26.03.2025 - 5 Tagesordnungspunkte des Ausschussvorsitzenden
Grunddaten
- TOP:
- Ö 5
- Gremium:
- Umweltausschuss
- Datum:
- Mi., 26.03.2025
- Status:
- gemischt (Sitzung abgeschlossen)
- Uhrzeit:
- 16:02
- Anlass:
- normale Sitzung
Wortprotokoll
Herr Ludwig berichtet vom Ortstermin des UKM, der Verwaltung sowie des Tierschutzvereins hinsichtlich der Taubenhäuser in der Bahnhofsgegend. Zunächst habe man das Taubenhaus unweit des ehemaligen Arbeitsamtes begutachtet. Bereits kurze Zeit nach Auslegung von Futter seien hunderte Tauben auf der kleinen Fläche anzutreffen gewesen, was die unzureichende Größe des Taubenhauses spürbar gemacht habe. Anschließend seien die Teilnehmer zum Taubenhaus in der Werdestraße gelaufen, welches vom Tierschutzverein in einem verlassenen Speditionsgebäude eingerichtet worden sei. Der Standort werde von den Tieren bereits gut angenommen, vor Ort sei es möglich, die Gelege zu kontrollieren und die Eier gegen Gipsattrappen auszutauschen. Dies stelle einen wichtigen Beitrag dazu dar, die Population in der Bahnhofsumgebung zu kontrollieren.

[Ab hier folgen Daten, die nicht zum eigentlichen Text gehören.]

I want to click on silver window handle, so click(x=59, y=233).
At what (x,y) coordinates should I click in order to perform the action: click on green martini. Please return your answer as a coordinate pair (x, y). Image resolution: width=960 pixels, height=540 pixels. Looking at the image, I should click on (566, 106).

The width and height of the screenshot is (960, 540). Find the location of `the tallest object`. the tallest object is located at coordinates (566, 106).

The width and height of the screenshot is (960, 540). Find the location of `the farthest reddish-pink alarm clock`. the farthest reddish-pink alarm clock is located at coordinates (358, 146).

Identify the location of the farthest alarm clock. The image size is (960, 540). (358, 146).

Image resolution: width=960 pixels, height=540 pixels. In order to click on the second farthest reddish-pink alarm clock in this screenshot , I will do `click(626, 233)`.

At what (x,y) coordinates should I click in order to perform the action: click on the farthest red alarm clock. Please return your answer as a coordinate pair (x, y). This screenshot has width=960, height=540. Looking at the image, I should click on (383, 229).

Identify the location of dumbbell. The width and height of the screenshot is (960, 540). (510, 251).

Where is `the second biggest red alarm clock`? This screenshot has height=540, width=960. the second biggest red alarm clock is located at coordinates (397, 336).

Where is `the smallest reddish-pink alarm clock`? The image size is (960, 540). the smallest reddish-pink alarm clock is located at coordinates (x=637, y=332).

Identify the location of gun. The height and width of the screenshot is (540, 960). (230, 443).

Bemängelt werden müsse der Zustand der Immobilie. Die Örtlichkeit sei zunächst stark vermüllt gewesen und bis heute nur schwer zugänglich. Zudem gebe es keinen Wasseranschluss und kein WC. Die ehrenamtlichen Mitarbeiter des Tierschutzvereins hätten einen Großteil des Mülls in Eigenregie beseitigt und das Gebäude erst nutzbar gemacht.

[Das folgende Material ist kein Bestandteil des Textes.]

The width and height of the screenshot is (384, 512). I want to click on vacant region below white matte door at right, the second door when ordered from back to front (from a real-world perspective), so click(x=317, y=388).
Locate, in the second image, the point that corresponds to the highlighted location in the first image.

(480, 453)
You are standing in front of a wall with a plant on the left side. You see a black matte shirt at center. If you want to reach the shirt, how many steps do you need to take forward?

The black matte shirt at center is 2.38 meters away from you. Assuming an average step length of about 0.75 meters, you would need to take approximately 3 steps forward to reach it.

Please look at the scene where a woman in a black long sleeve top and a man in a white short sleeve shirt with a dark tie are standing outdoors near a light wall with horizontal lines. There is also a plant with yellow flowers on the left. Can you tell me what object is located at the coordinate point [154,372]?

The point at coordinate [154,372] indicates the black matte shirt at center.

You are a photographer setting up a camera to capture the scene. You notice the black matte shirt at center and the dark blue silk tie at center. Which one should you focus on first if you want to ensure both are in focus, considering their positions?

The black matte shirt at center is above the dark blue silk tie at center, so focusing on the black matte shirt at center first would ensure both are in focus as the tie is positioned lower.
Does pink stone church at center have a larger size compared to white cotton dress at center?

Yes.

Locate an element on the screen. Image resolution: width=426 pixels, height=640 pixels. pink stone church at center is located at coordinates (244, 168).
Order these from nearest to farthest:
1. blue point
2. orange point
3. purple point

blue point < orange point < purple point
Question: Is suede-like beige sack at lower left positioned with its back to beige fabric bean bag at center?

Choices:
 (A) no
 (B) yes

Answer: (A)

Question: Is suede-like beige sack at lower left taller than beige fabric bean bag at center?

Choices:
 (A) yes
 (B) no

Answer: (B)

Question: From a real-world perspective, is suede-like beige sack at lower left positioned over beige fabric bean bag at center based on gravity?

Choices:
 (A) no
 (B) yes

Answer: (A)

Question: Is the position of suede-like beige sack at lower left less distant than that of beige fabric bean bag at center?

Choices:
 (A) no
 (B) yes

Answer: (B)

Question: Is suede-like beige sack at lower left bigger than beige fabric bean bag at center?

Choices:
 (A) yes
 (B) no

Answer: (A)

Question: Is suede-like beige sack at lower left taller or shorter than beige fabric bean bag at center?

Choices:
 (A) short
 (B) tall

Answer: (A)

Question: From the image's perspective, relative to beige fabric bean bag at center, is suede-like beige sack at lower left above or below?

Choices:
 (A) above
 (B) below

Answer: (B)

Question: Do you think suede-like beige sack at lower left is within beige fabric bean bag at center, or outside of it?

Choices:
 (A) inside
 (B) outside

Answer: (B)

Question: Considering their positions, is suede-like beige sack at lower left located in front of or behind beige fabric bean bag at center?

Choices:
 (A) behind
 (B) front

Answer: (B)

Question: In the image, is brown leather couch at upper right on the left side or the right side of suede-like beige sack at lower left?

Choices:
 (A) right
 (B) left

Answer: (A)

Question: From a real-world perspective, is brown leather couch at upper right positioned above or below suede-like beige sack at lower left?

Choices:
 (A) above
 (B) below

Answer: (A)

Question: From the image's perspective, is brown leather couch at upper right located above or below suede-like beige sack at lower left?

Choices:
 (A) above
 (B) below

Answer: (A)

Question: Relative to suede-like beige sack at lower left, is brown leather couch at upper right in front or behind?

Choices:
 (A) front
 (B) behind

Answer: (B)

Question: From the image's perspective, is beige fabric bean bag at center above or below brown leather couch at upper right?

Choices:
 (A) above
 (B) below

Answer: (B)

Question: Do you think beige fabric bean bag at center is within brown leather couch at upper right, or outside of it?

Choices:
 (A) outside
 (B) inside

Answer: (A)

Herr Köhler teilt mit, dass alle am Termin Beteiligten großen Respekt vor der geleisteten Arbeit des Tierschutzvereins zum Ausdruck gebracht hätten. Es sei deutlich geworden, wie wichtig und wertvoll eine derartige Einrichtung sei. Auch dieses Taubenhaus trage als Maßnahme zur positiven Entwicklung bei, die durch ein aktuelles Monitoring sichtbar werde. Im Vergleich zum vergangenen Herbst sei die Anzahl der Tiere um 14,8 % zurückgegangen. Deshalb sei man weiterhin stark bemüht, geeignete Standorte für die geplanten Taubencontainer zu identifizieren. Nachdem der Tierschutzverein auf die noch vorhandenen Müllmengen hingewiesen habe, habe er die sehr kooperative HEG als Gebäudeeigentümerin kontaktiert und mit dem Prokuristen einen sofortigen Abtransport des Mülls vereinbart. Weiterhin habe man den ehrenamtlichen Helfern des Vereins Parkmöglichkeiten direkt auf dem Gelände ermöglichen können. Eine leerstehende Wohnung mit WC werde zudem zukünftig als Aufenthaltsraum zur Verfügung gestellt.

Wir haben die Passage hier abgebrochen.